Look through the listing below for the word "était" and copy every line where it occurs.
Supplied records below:
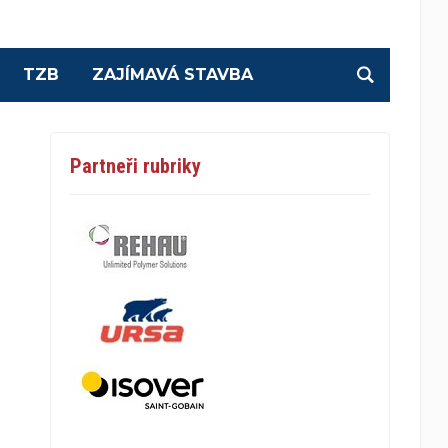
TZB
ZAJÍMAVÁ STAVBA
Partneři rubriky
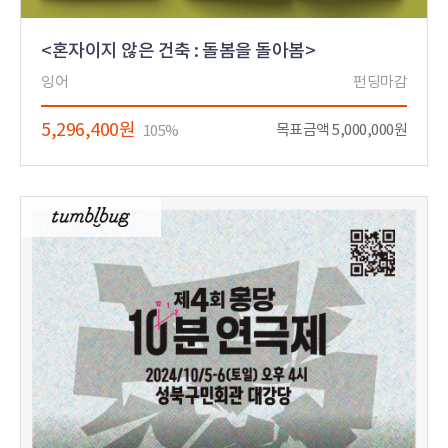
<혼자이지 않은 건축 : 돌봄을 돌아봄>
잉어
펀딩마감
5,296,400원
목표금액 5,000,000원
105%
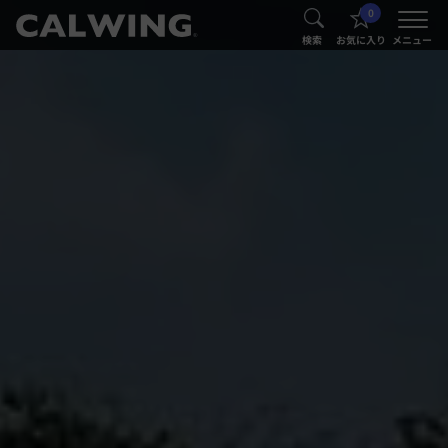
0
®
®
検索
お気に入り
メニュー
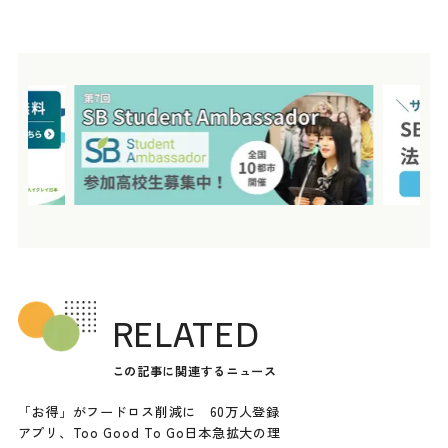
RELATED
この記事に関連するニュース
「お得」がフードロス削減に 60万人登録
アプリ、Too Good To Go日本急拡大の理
End of Supplied records.
Supplied records below:
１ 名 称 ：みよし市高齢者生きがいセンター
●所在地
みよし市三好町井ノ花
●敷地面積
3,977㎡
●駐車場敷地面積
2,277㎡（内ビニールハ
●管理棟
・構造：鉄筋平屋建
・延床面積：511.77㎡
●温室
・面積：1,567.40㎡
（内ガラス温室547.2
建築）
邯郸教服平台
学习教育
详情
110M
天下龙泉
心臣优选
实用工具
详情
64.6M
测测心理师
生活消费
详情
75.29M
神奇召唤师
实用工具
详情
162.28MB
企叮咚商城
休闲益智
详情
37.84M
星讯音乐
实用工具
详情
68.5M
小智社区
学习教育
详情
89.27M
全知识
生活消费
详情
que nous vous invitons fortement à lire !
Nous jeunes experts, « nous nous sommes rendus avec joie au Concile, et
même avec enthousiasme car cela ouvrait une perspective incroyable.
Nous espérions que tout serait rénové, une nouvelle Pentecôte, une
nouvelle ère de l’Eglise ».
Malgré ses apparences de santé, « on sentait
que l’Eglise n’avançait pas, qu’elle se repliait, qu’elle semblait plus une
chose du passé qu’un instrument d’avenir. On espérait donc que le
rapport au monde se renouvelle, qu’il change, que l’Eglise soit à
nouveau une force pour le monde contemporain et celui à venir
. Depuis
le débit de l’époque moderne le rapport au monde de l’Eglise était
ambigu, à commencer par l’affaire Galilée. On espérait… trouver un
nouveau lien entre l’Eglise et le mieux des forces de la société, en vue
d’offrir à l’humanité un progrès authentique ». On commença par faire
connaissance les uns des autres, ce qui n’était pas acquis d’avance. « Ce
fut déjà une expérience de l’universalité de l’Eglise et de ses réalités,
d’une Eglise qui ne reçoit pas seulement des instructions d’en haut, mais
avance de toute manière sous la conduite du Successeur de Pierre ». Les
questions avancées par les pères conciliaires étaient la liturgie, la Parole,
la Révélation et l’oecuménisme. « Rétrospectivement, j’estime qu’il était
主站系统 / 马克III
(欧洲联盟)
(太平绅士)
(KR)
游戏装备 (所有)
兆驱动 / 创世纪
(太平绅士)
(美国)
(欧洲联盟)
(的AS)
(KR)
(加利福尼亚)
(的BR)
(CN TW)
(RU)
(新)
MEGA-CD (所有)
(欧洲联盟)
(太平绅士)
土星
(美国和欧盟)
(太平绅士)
End of Supplied records.
▶ [Answer section]:
le débit de l’époque moderne le rapport au monde de l’Eglise était
connaissance les uns des autres, ce qui n’était pas acquis d’avance. « Ce
la Révélation et l’oecuménisme. « Rétrospectivement, j’estime qu’il était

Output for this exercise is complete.